Après une pluie de récompenses aux Goya 2021 (neuf nominations, cinq prix) et un passage au festival de San Sebastian, Les Sorcières d’Akelarre, nouveau long-métrage du cinéaste argentin Pablo Agüero, se voit bénéficier d’une sortie en France accompagnée par une généreuse campagne promotionnelle.
L’histoire est celle d’un groupe de six jeunes femmes arrêtées et accusées à tort de sorcellerie, au Pays Basque, à l’aube du XVIIème siècle. Face à l’aveuglement et à la perfidie de leurs interlocuteurs, pour gagner du temps, elles vont devoir jouer leur jeu, leur dire ce qu’ils veulent entendre et ainsi se faire passer pour de vraies sorcières…

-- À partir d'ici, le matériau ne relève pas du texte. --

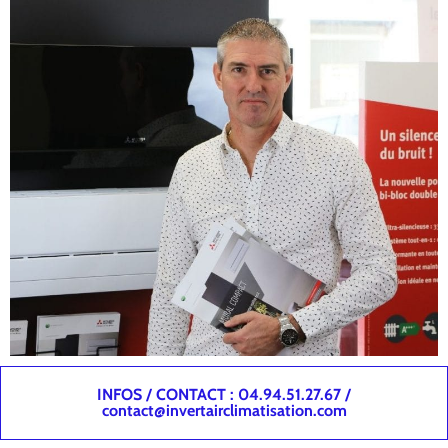
INFOS / CONTACT : 04.94.51.27.67 /
contact@invertairclimatisation.com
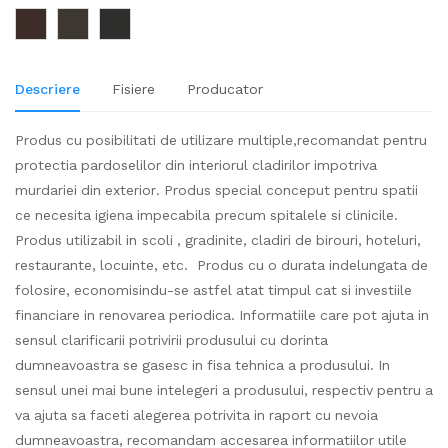
Descriere
Fisiere
Producator
Produs cu posibilitati de utilizare multiple,recomandat pentru
protectia pardoselilor din interiorul cladirilor impotriva
murdariei din exterior. Produs special conceput pentru spatii
ce necesita igiena impecabila precum spitalele si clinicile.
Produs utilizabil in scoli , gradinite, cladiri de birouri, hoteluri,
restaurante, locuinte, etc. Produs cu o durata indelungata de
folosire, economisindu-se astfel atat timpul cat si investiile
financiare in renovarea periodica. Informatiile care pot ajuta in
sensul clarificarii potrivirii produsului cu dorinta
dumneavoastra se gasesc in fisa tehnica a produsului. In
sensul unei mai bune intelegeri a produsului, respectiv pentru a
va ajuta sa faceti alegerea potrivita in raport cu nevoia
dumneavoastra, recomandam accesarea informatiilor utile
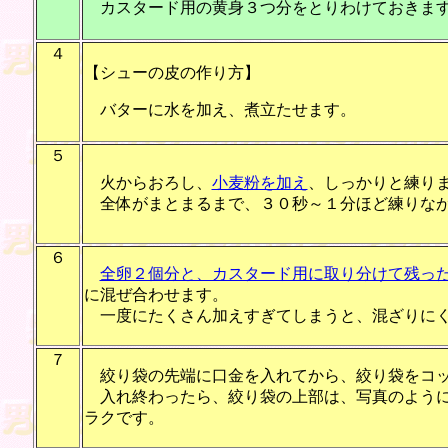
カスタード用の黄身３つ分をとりわけておきます
４
【シューの皮の作り方】
バターに水を加え、煮立たせます。
５
火からおろし、
小麦粉を加え
、しっかりと練り
全体がまとまるまで、３０秒～１分ほど練りなが
６
全卵２個分と、カスタード用に取り分けて残っ
に混ぜ合わせます。
一度にたくさん加えすぎてしまうと、混ざりにく
７
絞り袋の先端に口金を入れてから、絞り袋をコッ
入れ終わったら、絞り袋の上部は、写真のように
ラクです。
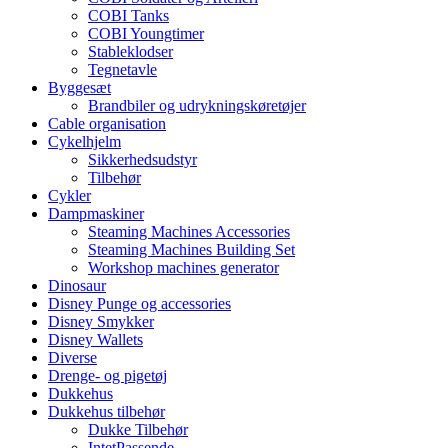
COBI Tanks
COBI Youngtimer
Stableklodser
Tegnetavle
Byggesæt
Brandbiler og udrykningskøretøjer
Cable organisation
Cykelhjelm
Sikkerhedsudstyr
Tilbehør
Cykler
Dampmaskiner
Steaming Machines Accessories
Steaming Machines Building Set
Workshop machines generator
Dinosaur
Disney Punge og accessories
Disney Smykker
Disney Wallets
Diverse
Drenge- og pigetøj
Dukkehus
Dukkehus tilbehør
Dukke Tilbehør
IntetPassende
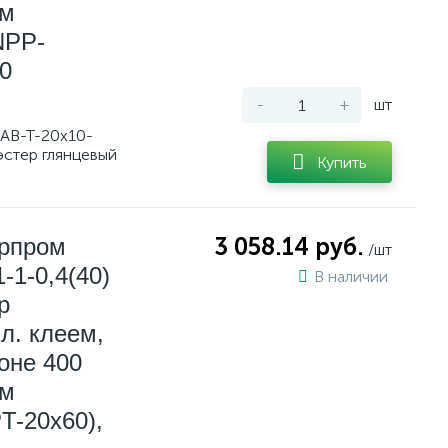
мм
NPP-
0
-
+
шт
AB-T-20x10-
эстер глянцевый
Купить
ерпром
3 058.14 руб.
/шт
-1-0,4(40)
В наличии
р
л. клеем,
оне 400
мм
T-20х60),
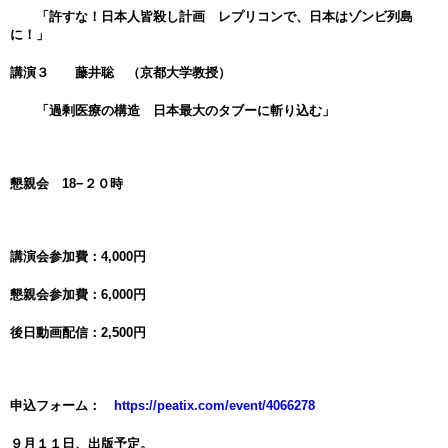
「許すな！日本人皆殺し計画 レプリコンで、日本はゾンビ列島
に！」
講演３ 藤井聡 （京都大学教授）
「過剰医療の構造 日本最大のタブーに斬り込む」
懇親会 18−２０時
講演会参加費：4,000円
懇親会参加費：6,000円
後日動画配信：2,500円
申込フォーム：
https://peatix.com/event/4066278
９月１１日、出版予定。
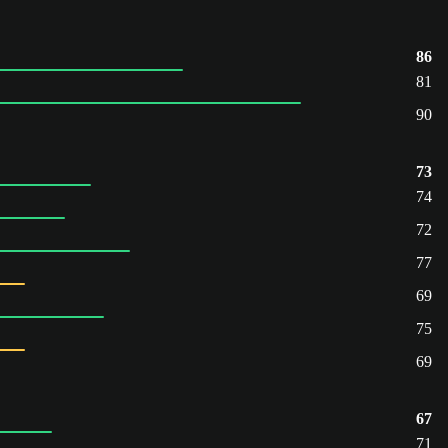
86
81
90
73
74
72
77
69
75
69
67
71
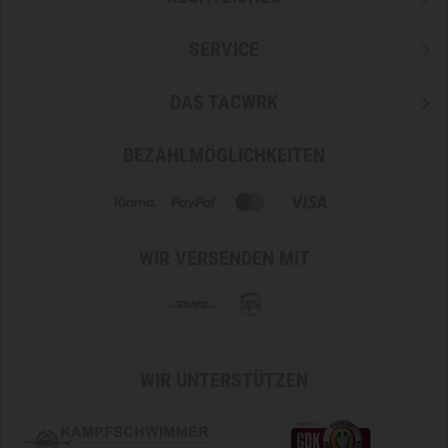
SERVICE
DAS TACWRK
BEZAHLMÖGLICHKEITEN
WIR VERSENDEN MIT
WIR UNTERSTÜTZEN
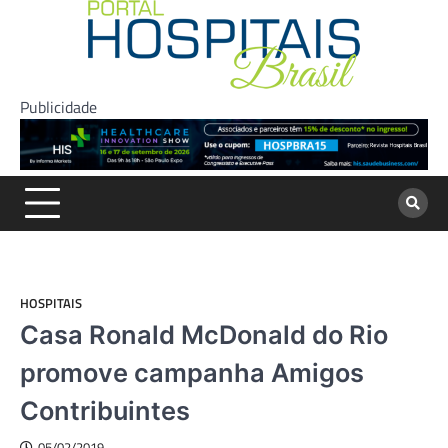
Skip
to
content
Publicidade
HOSPITAIS
Casa Ronald McDonald do Rio
promove campanha Amigos
Contribuintes
05/02/2019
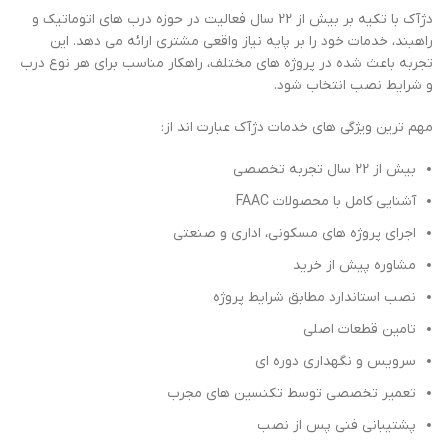
دژآک با تکیه بر بیش از 22 سال فعالیت در حوزه درب های اتوماتیک و
راهبند، خدمات خود را بر پایه نیاز واقعی مشتری ارائه می دهد. این
تجربه باعث شده در پروژه های مختلف، راهکار مناسب برای هر نوع درب
و شرایط نصب انتخاب شود.
مهم ترین ویژگی های خدمات دژآک عبارت اند از:
بیش از 22 سال تجربه تخصصی
آشنایی کامل با محصولات FAAC
اجرای پروژه های مسکونی، اداری و صنعتی
مشاوره پیش از خرید
نصب استاندارد مطابق شرایط پروژه
تامین قطعات اصلی
سرویس و نگهداری دوره ای
تعمیر تخصصی توسط تکنسین های مجرب
پشتیبانی فنی پس از نصب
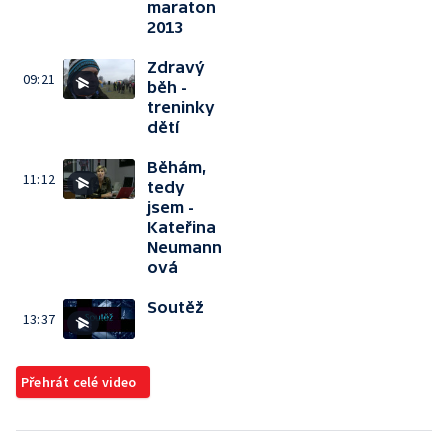
maraton
2013
Zdravý
09:21
běh -
treninky
dětí
Běhám,
11:12
tedy
jsem -
Kateřina
Neumann
ová
Soutěž
13:37
Přehrát celé video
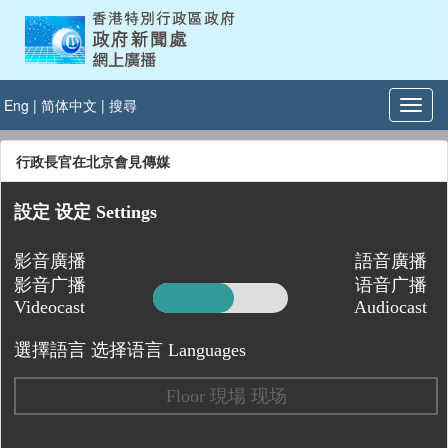
Eng
|
简体中文
|
搜尋
行政長官在北京會見傳媒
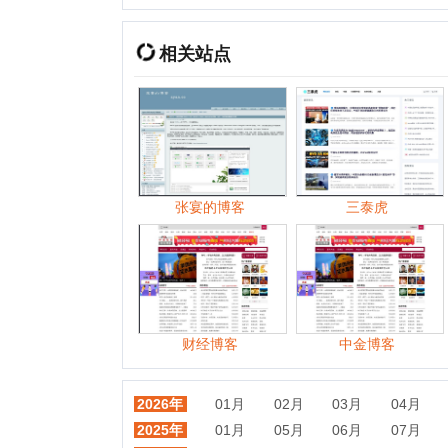
张宴的博客
三泰虎
财经博客
中金博客
2026年
01月
02月
03月
04月
05月
2025年
01月
05月
06月
07月
08月
2024年
01月
02月
03月
04月
05月
2023年
01月
02月
03月
04月
06月
2022年
01月
02月
03月
04月
05月
2021年
01月
02月
03月
04月
05月
2020年
01月
02月
03月
04月
05月
2019年
01月
02月
03月
04月
05月
2018年
01月
02月
03月
04月
05月
2017年
01月
02月
03月
04月
05月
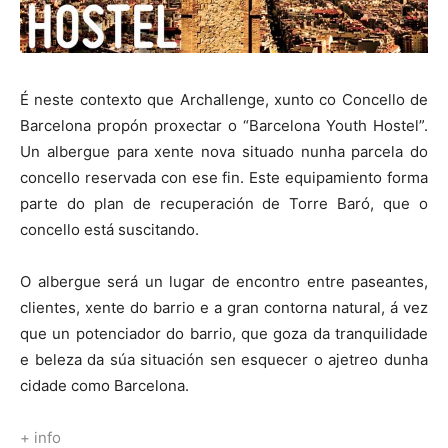
É neste contexto que Archallenge, xunto co Concello de
Barcelona propón proxectar o “Barcelona Youth Hostel”.
Un albergue para xente nova situado nunha parcela do
concello reservada con ese fin. Este equipamiento forma
parte do plan de recuperación de Torre Baró, que o
concello está suscitando.
O albergue será un lugar de encontro entre paseantes,
clientes, xente do barrio e a gran contorna natural, á vez
que un potenciador do barrio, que goza da tranquilidade
e beleza da súa situación sen esquecer o ajetreo dunha
cidade como Barcelona.
+ info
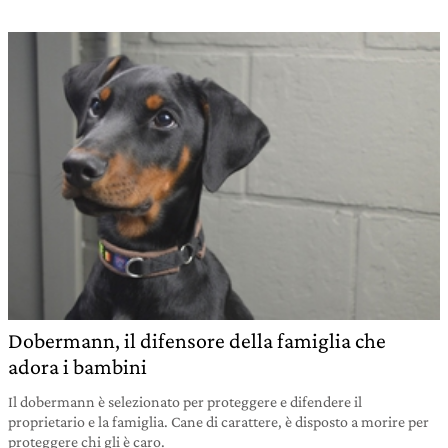
Dobermann, il difensore della famiglia che
adora i bambini
Il dobermann è selezionato per proteggere e difendere il
proprietario e la famiglia. Cane di carattere, è disposto a morire per
proteggere chi gli è caro.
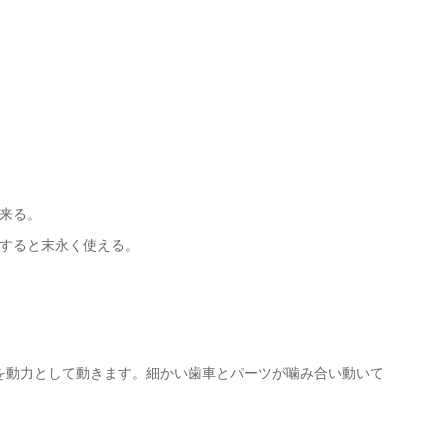
来る。
すると末永く使える。
を動力として動きます。細かい歯車とパーツが噛み合い動いて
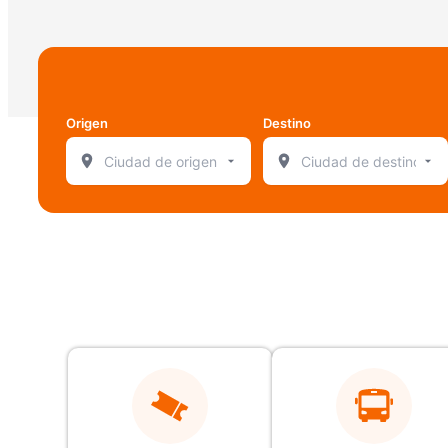
Origen
Destino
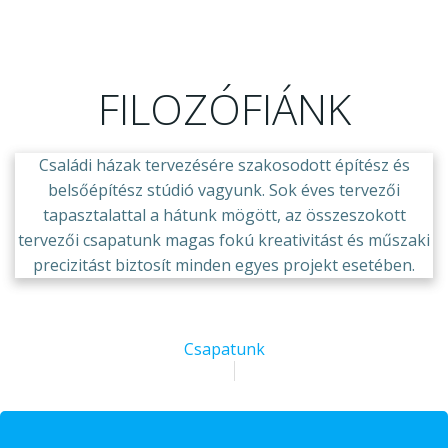
FILOZÓFIÁNK
Családi házak tervezésére szakosodott építész és
belsőépítész stúdió vagyunk. Sok éves tervezői
tapasztalattal a hátunk mögött, az összeszokott
tervezői csapatunk magas fokú kreativitást és műszaki
precizitást biztosít minden egyes projekt esetében.
Még több infó rólunk
Csapatunk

Les Sorcières d’Akelarre n’est donc pas à proprement parlé un film de sorcières. Il n’est pas question de sortilèges, de démons ou de magie noire, mais d’hommes aveuglés par des légendes absurdes et de femmes qui, plus que pour survivre mais également pour reprendre le pouvoir, n’ont d’autre choix que d’épouser ce dérèglement, de faire corps avec lui. En effet, en voyant que toute résistance est inutile et que la vérité ne sera jamais entendue, ces jeunes femmes décident de jouer la comédie, de recréer du récit autour de celui que ces hommes se racontent : face au silence et à la mort, elles choisissent le don d’expression que permet la fiction. Le seul sortilège au sein du film de Pablo Agüero serait ainsi celui du fantasme et de l’imagination. En effet, alors que les autorités se laissent peu à peu avoir par l’écran de fumée fantasmatique des jeunes femmes, le long-métrage se transforme en une étude passionnante du pouvoir de fascination d’une histoire et de l’arme qu’elle peut devenir face à un ennemi, un oppresseur. De plus, en nous donnant à voir le regard, les réactions, et en un sens, les motivations de ces hommes face au spectacle de ces jeunes femmes, Agüero et sa co-scénariste Katell Guillou insistent sur la matière même qui constitue ces récits et légendes meurtrières : à savoir les désirs et peurs d’une époque qui peine à dissimuler derrière la religion et les histoires de sorcellerie, ses fantasmes et pulsions misogynes.
Mais plus qu’un objet théorique, toute la beauté des Sorcières d’Akelarre réside dans le regard qu’il porte sur ces jeunes femmes, comment il les met en scène. Gros plans inquiétants, mouvements amples hachés par le montage ou encore focale courte déformante : si le scénario de Pablo Agüero et Katell Guillou ne nous trompe jamais sur l’innocence de ces jeunes femmes, la caméra du cinéaste, son découpage, sa lumière et son travail du son, épousent le regard masculin des autorités, entre inquiétude et fascination. Le film travaille ainsi un double mouvement riche intellectuellement et stimulant formellement où ces innocentes victimes sont filmées comme des sorcières, questionnant ainsi notre regard, sans pour autant mutiler notre empathie. De plus, cette ambivalence stylistique permet, lors de certaines séquences de manipulation, de se faire côtoyer, avec une souplesse et une aisance émotionnelle surprenante, la tension de voir les héroïnes se faire démasquer, le malaise du premier degré de la mise en scène et le grotesque, voire la drôlerie, de la supercherie.
Enfin, si le découpage et le récit d’Agüero ont une fâcheuse tendance à la précipitation, fauchant ainsi, parfois, l’implication du spectateur, la richesse thématique, stylistique et émotionnelle du film, l’emporte sur ses maladresses formelles et scénaristiques.